Por aqui se vê a importância da iniciativa do G15 em prol do futebol português que tem de deixar de ser uma competição entre senhores e escravos.


Saudações azuis



Nota: Tanto quanto sei o Belenenses tem actualmente um jogador emprestado pelo Sporting (André Geraldes) e emprestou ao Feirense o seu jogador Tiago Silva. Quanto às situações de partilha de passes, uma fórmula habilidosa de ultrapassar esta questão, não tenho dados seguros para me pronunciar.

sábado, novembro 25, 2017

Oportunidade perdida

Era um jogo muito difícil como serão todos os jogos desta Liga e essa dificuldade ficou bem patente na formação da equipa, nas cautelas defensivas com a bola a circular muito atrás e a tentar criar perigo pela certa. Mas é difícil criar perigo com Maurides ausente no jogo corrido, incapaz de segurar a bola, e eu penso que teremos de arranjar alternativas de golo para além das bolas paradas ou dos cruzamentos. De qualquer modo na primeira parte as tentativas de furar pela direita também não foram muito convincentes. Na segunda parte com a entrada de Benny a coisa melhorou. Acresce que o Chaves defendeu bem, recuperava a bola com alguma facilidade e tinha um craque a dar cabo do juízo a Florent. Estou a referir-me a Mateus, jogador emprestado pelo Sporting, e que acabou por resolver o jogo. Uma história repetida - em cima do intervalo, Fredy tenta o desarme pelas costas, livre em posição frontal e um grande golo do tal Mateus. A lembrar o sucedido contra o Vitória de Setúbal. E não vale a pena discutir se foi falta ou não, os árbitros vão sempre marcar falta neste tipo de lances. A solução é evitar esse risco.

Na segunda parte e estando a perder Domingos arriscou, fez entrar Benny, e o Belenenses conseguiu algumas jogadas envolventes pela direita que poderiam ter dado golo. Mas faltou sempre a decisão de um goleador nato… Caeiro entrou, ainda ameaçou, mas é curto…
É claro que um meio campo mais composto dava muito jeito.
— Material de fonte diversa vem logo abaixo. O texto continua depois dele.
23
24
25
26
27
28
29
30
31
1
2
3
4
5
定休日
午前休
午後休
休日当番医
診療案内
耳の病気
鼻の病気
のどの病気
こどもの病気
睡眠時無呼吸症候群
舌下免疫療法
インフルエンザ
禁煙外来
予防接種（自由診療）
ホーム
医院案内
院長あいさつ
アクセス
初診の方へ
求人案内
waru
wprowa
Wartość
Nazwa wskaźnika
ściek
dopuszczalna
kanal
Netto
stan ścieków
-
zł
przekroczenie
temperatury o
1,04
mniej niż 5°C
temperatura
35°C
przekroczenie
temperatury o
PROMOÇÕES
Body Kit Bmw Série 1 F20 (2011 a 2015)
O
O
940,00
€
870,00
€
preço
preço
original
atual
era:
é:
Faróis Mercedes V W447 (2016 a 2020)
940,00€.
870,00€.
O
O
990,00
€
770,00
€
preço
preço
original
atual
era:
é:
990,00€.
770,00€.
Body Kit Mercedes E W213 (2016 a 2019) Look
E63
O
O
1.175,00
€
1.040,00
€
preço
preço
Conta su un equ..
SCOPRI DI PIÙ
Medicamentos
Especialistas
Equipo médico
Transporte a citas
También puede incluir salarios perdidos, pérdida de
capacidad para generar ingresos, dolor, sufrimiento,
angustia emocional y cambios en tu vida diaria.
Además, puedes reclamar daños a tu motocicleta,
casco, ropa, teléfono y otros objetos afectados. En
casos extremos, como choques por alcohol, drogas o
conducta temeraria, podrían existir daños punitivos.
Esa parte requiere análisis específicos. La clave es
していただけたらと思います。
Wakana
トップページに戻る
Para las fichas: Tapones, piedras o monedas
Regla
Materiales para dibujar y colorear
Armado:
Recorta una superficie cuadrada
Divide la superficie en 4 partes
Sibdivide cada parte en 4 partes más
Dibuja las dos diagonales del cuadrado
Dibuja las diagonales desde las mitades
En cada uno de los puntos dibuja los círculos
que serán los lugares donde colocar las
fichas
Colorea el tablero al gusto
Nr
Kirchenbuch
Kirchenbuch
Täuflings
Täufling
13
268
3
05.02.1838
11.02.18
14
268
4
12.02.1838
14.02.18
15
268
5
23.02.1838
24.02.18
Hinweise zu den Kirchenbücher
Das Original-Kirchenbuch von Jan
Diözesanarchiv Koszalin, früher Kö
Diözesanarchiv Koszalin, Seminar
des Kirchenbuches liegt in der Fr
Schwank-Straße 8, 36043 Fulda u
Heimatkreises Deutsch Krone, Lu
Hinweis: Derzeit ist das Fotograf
Tandjigora lesionado, Saré sem condição física e Sousa castigado, é muita gente!

No final não houve as declarações da praxe e em seu lugar o presidente da SAD manifestou o seu desagrado pela falta de frontalidade dos árbitros em denunciarem quem de facto os ameaça. Uma intervenção que não vou comentar até porque já dei a minha opinião sobre o assunto.

Resultado: Belenenses 0 – Chaves 1


Saudações azuis


Nota: Estas longuíssimas paragens do campeonato e a falta de competição que provocam não ajudam nada clubes como o Belenenses que nem equipa B possui.